Сёрэн с решимостью покивал, залез уже, было, в домик из альпаковой шерсти и свернулся лисенком, но вдруг снова сел прямо, спуская ноги на пол, как подобает, когда разговариваешь с господами.
— Господин… — Сёрэн увидел, как господин, едва услышав его обращение, болезненно зажмурился, и даже едва слышный краткий стон-вздох как будто слетел с его губ. — Простите… сэр. Мне позволено задать вопрос?
— Сёрэн, ты вообще не в состоянии себя пересилить и называть меня по имени? — промолвил господин, снова сея смятение у парня в душе. Он и в самом деле не мог преодолеть неосязаемую внутреннюю преграду. Сёрэн ни к одному еще человеку за всю жизнь не обратился по имени.
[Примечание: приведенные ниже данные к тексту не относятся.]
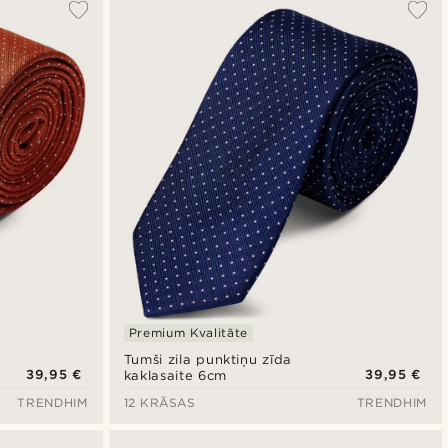
Premium Kvalitāte
Tumši zila punktiņu zīda
39,95 €
39,95 €
kaklasaite 6cm
TRENDHIM
12 KRĀSAS
TRENDHIM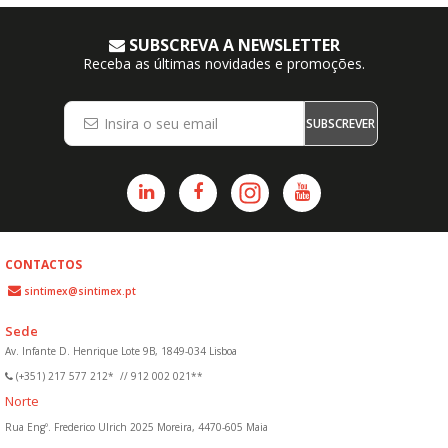
SUBSCREVA A NEWSLETTER
Receba as últimas novidades e promoções.
SUBSCREVER
CONTACTOS
sintimex@sintimex.pt
Sede
Av. Infante D. Henrique Lote 9B, 1849-034 Lisboa
(+351) 217 577 212*
//
912 002 021**
Norte
Rua Engº. Frederico Ulrich 2025 Moreira, 4470-605 Maia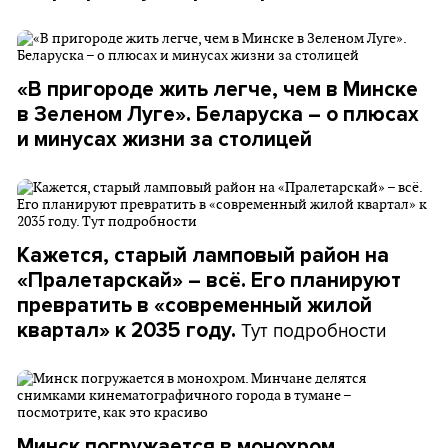
«В пригороде жить легче, чем в Минске
в Зеленом Луге». Беларуска – о плюсах
и минусах жизни за столицей
Кажется, старый ламповый район на
«Пралетарскай» – всё. Его планируют
превратить в «современный жилой
Тут подробности
квартал» к 2035 году.
Минск погружается в монохром.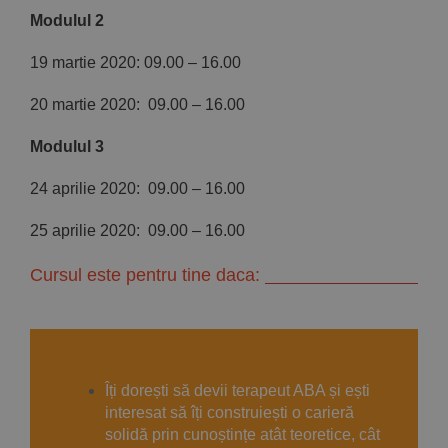
Modulul 2
19 martie 2020: 09.00 – 16.00
20 martie 2020: 09.00 – 16.00
Modulul 3
24 aprilie 2020: 09.00 – 16.00
25 aprilie 2020: 09.00 – 16.00
Cursul este pentru tine daca:
Îți dorești să devii terapeut ABA și ești
interesat să îți construiești o carieră
solidă prin cunoștințe atât teoretice, cât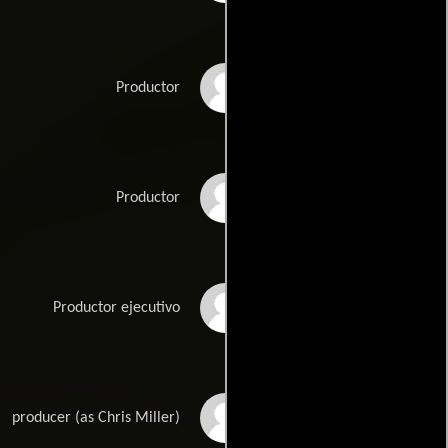
Dan Lin
Productor
Phil Lord
Productor
John Powers
Productor ejecutivo
Middleton
Christopher Miller
producer (as Chris Miller)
Подобные дерзости строго запрещались. Он едва заметно отрицательно покачал головой. — Хорошо, каков твой вопрос?
— Спасибо, сэр. Вы не могли бы мне объяснить… — начал он, смущенно улыбаясь. — Я много раз пытался обратиться на улице за помощью, но от меня либо убегали, либо начинали надо мной смеяться. Мне бы очень хотелось понять, почему. Что я сделал непозволительного? Все-таки, это другая страна…
— Ты был одет, как стриптизер, — бросил господин через плечо с какой-то сильной, но непонятной Сёрэну эмоцией. — Они либо пугались, либо думали, что ты над ними прикалываешься.
— Но разве моя одежда похожа на одежду для стриптиза? — в глазах Сёрэна читалось неподдельное и столь наивное удивление, что хлестнуло чем-то зловещим. Парень перебрал в памяти костюм, который на нем был, когда он сбежал из апартаментов: кожаные черные легинсы, кожаное болеро с портупеей, густо и приятно оплетавшей ремешками грудь и живот, белая легкая рубашка свободного кроя, которую полагалось завязывать узлом на талии. Да, еще ошейник, конечно. Хозяин не любил вычурности в повседневном гардеробе. Но пускай даже так, и в Лондоне стриптиз танцевали в домашней одежде, что пугающего или смешного нашли местные жители в стриптизере?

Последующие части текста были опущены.